Segment Start: ENTRIES SHOWN
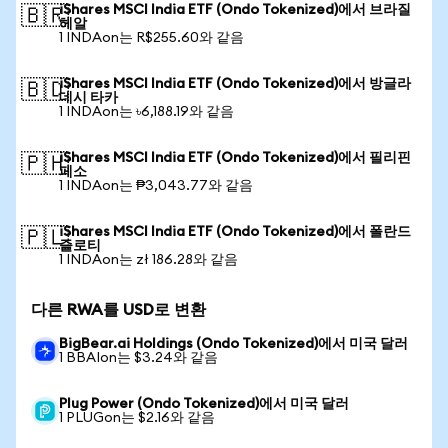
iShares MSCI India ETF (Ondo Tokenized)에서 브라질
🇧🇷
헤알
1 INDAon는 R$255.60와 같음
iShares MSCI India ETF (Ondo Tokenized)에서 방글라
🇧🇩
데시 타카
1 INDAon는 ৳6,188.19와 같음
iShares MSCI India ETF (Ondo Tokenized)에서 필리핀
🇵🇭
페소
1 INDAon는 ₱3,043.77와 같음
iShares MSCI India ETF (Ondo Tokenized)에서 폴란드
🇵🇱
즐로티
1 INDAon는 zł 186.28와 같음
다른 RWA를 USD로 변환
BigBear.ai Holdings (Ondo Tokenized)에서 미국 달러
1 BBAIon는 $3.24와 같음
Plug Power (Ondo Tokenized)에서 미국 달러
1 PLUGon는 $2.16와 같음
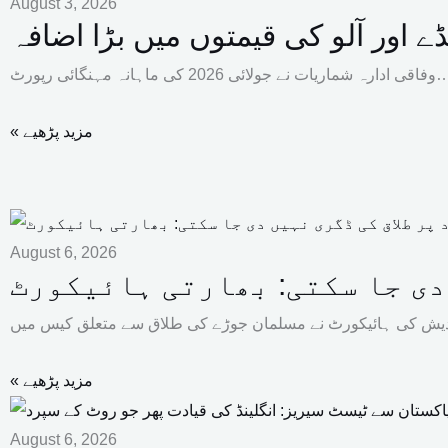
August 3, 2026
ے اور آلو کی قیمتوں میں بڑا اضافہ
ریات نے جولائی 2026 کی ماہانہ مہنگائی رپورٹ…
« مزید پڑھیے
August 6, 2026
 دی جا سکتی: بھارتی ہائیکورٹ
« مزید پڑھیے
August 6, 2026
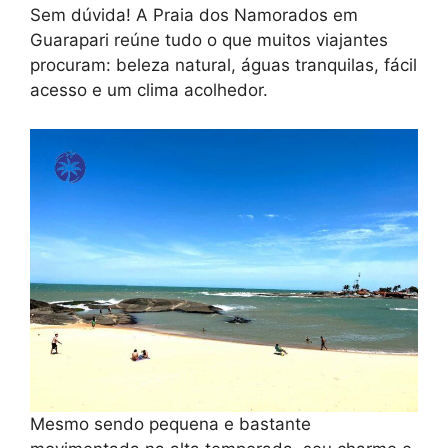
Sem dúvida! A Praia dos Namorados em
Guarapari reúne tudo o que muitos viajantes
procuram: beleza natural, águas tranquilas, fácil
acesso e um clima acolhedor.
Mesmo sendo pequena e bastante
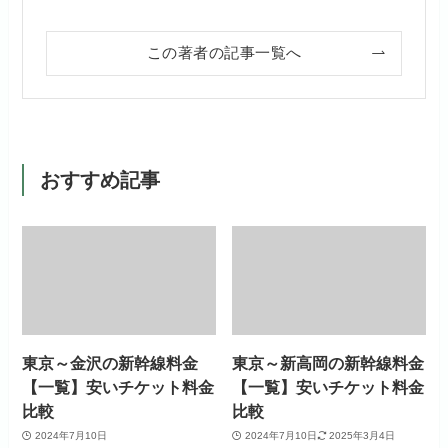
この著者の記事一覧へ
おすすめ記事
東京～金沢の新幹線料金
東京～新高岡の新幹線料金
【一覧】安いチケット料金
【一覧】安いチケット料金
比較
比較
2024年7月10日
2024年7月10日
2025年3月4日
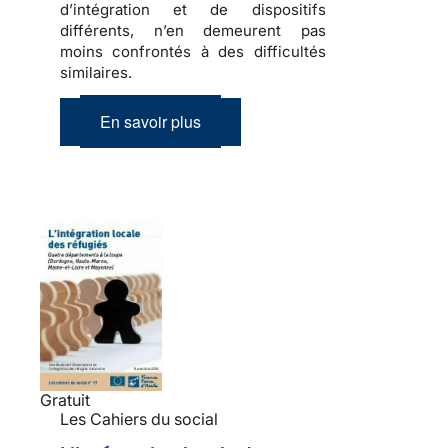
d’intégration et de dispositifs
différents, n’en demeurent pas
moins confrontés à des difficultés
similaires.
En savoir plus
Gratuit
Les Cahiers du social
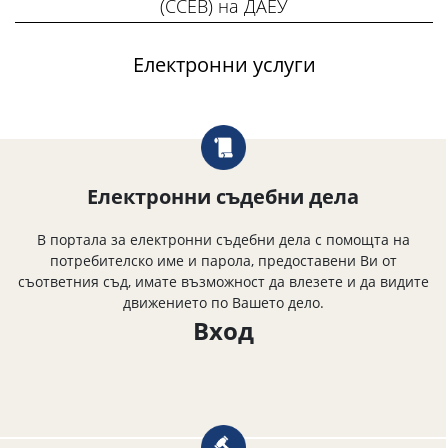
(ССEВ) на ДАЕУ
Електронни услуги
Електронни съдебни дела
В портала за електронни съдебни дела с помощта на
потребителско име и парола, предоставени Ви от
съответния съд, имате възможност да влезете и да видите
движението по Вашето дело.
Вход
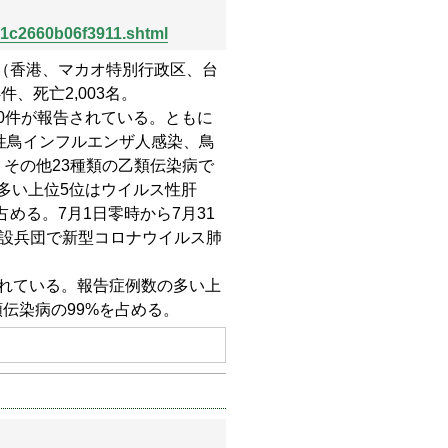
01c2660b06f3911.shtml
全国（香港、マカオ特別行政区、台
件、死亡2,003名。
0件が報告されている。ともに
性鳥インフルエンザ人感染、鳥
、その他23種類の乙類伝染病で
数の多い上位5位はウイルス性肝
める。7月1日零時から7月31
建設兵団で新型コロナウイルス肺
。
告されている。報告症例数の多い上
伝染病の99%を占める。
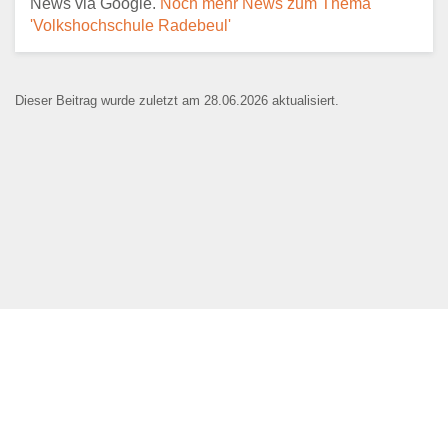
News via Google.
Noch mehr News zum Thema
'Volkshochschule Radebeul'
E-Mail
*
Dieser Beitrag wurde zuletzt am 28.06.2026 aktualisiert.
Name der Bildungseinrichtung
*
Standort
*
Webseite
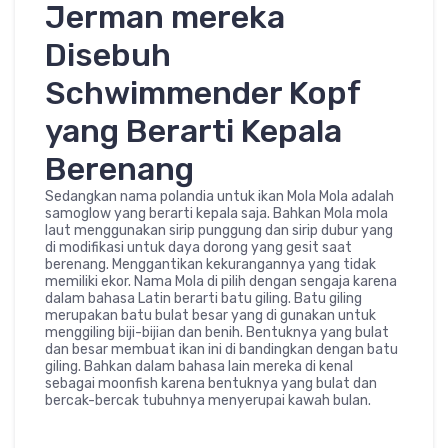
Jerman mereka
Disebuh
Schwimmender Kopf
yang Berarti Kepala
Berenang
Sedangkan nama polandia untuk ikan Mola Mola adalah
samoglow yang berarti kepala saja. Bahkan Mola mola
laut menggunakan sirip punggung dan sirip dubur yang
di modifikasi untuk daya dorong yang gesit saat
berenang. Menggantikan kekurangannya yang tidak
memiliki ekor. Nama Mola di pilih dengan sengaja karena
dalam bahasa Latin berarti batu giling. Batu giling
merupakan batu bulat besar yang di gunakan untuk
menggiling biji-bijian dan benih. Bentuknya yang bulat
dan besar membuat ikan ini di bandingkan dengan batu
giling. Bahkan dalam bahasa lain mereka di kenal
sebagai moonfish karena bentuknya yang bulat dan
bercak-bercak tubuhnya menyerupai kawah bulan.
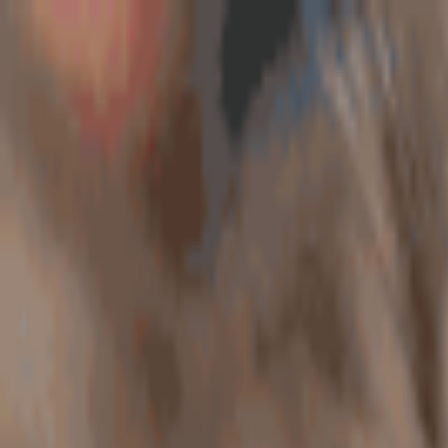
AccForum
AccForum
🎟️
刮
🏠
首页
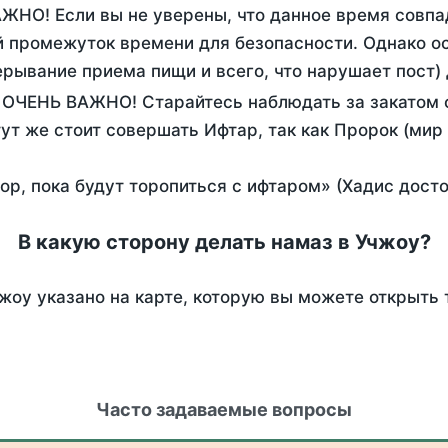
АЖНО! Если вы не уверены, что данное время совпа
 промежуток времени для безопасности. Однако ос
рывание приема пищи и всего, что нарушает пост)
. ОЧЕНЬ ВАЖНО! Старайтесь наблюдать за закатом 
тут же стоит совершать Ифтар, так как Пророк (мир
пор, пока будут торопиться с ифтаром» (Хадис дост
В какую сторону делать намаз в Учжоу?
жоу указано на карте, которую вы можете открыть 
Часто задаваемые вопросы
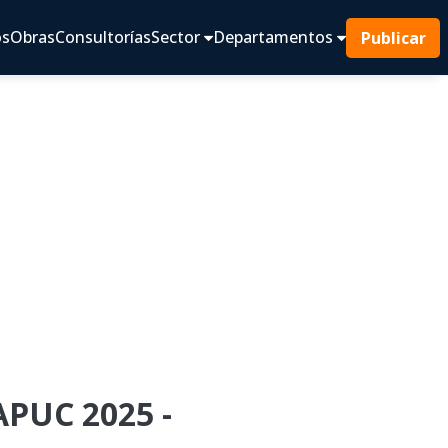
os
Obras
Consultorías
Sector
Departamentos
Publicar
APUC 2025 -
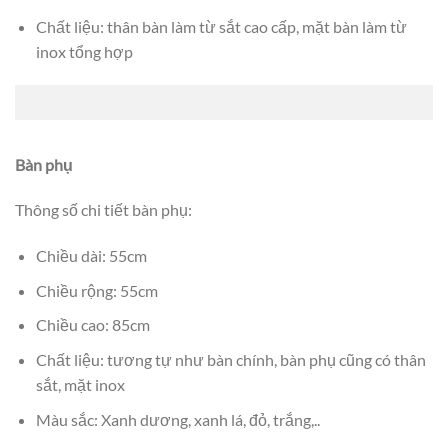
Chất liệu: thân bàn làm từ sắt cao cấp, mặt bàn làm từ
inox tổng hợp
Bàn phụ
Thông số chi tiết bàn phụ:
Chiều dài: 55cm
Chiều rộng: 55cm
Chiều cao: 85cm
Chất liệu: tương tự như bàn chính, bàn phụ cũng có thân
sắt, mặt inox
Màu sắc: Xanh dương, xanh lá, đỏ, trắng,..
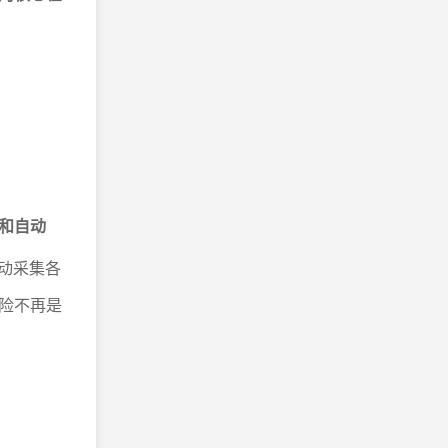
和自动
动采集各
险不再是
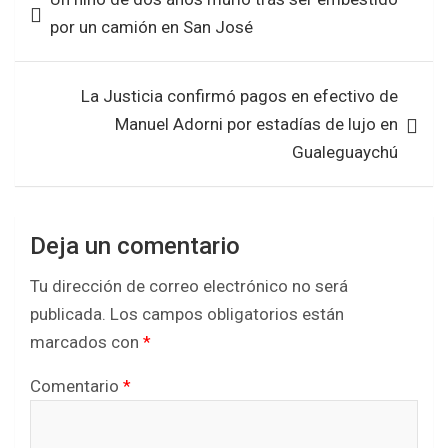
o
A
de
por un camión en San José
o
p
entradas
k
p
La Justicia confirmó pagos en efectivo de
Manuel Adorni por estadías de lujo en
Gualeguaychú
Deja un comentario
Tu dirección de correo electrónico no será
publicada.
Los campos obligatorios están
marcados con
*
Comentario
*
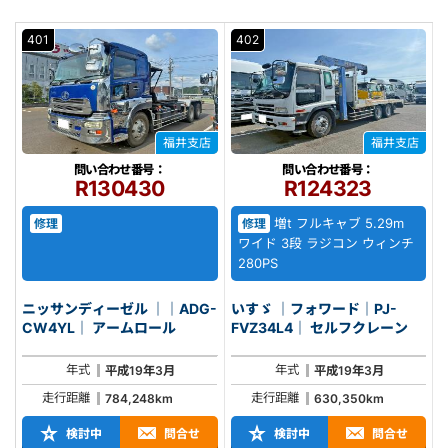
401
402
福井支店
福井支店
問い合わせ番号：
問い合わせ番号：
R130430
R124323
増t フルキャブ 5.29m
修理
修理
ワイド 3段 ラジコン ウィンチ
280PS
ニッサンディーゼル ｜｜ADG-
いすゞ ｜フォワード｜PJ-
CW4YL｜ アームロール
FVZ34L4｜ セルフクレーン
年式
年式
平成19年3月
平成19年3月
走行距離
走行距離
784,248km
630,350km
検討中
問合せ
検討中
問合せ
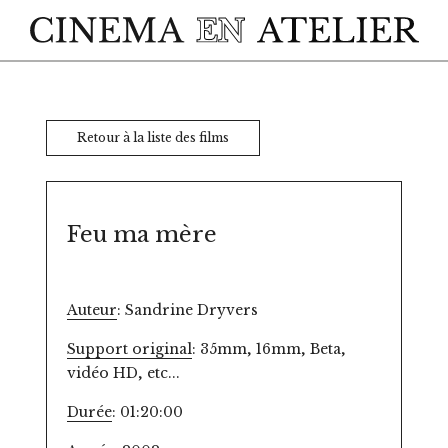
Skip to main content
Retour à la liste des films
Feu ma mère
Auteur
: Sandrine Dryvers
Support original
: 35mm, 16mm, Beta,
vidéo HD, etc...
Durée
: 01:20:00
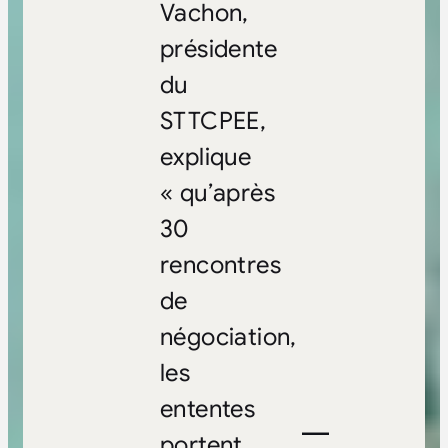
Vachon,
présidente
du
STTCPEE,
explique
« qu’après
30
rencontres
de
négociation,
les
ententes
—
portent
Segment End: ENTRIES SHOWN
**WHAT IS BEING ASKED:** How would the lines above read from the one with "1 INDAon는 ৳6,188.19와 같음" to the one with "menggiling biji-bijian dan", inclusive, with no pictures? Write them out exactly.

**ANSWER SECTION:**
1 INDAon는 ৳6,188.19와 같음
iShares MSCI India ETF (Ondo Tokenized)에서 필리핀
🇵🇭
페소
1 INDAon는 ₱3,043.77와 같음
iShares MSCI India ETF (Ondo Tokenized)에서 폴란드
🇵🇱
즐로티
1 INDAon는 zł 186.28와 같음
다른 RWA를 USD로 변환
BigBear.ai Holdings (Ondo Tokenized)에서 미국 달러
1 BBAIon는 $3.24와 같음
Plug Power (Ondo Tokenized)에서 미국 달러
1 PLUGon는 $2.16와 같음
August 3, 2026
ے اور آلو کی قیمتوں میں بڑا اضافہ
ریات نے جولائی 2026 کی ماہانہ مہنگائی رپورٹ…
« مزید پڑھیے
August 6, 2026
 دی جا سکتی: بھارتی ہائیکورٹ
« مزید پڑھیے
August 6, 2026
Sem dúvida! A Praia dos Namorados em
Guarapari reúne tudo o que muitos viajantes
procuram: beleza natural, águas tranquilas, fácil
acesso e um clima acolhedor.
Mesmo sendo pequena e bastante
この著者の記事一覧へ
おすすめ記事
東京～金沢の新幹線料金
東京～新高岡の新幹線料金
【一覧】安いチケット料金
【一覧】安いチケット料金
比較
比較
2024年7月10日
2024年7月10日
2025年3月4日
d’intégration et de dispositifs
différents, n’en demeurent pas
moins confrontés à des difficultés
similaires.
En savoir plus
Gratuit
Les Cahiers du social
(ССEВ) на ДАЕУ
Електронни услуги
Електронни съдебни дела
В портала за електронни съдебни дела с помощта на
потребителско име и парола, предоставени Ви от
съответния съд, имате възможност да влезете и да видите
движението по Вашето дело.
Вход
01c2660b06f3911.shtml
全国（香港、マカオ特別行政区、台
件、死亡2,003名。
0件が報告されている。ともに
性鳥インフルエンザ人感染、鳥
、その他23種類の乙類伝染病で
数の多い上位5位はウイルス性肝
める。7月1日零時から7月31
建設兵団で新型コロナウイルス肺
。
告されている。報告症例数の多い上
伝染病の99%を占める。
News via Google.
Noch mehr News zum Thema
'Volkshochschule Radebeul'
E-Mail
*
Dieser Beitrag wurde zuletzt am 28.06.2026 aktualisiert.
Name der Bildungseinrichtung
*
Standort
*
Webseite
Jerman mereka
Disebuh
Schwimmender Kopf
yang Berarti Kepala
Berenang
Sedangkan nama polandia untuk ikan Mola Mola adalah
samoglow yang berarti kepala saja. Bahkan Mola mola
laut menggunakan sirip punggung dan sirip dubur yang
di modifikasi untuk daya dorong yang gesit saat
berenang. Menggantikan kekurangannya yang tidak
memiliki ekor. Nama Mola di pilih dengan sengaja karena
dalam bahasa Latin berarti batu giling. Batu giling
merupakan batu bulat besar yang di gunakan untuk
menggiling biji-bijian dan benih. Bentuknya yang bulat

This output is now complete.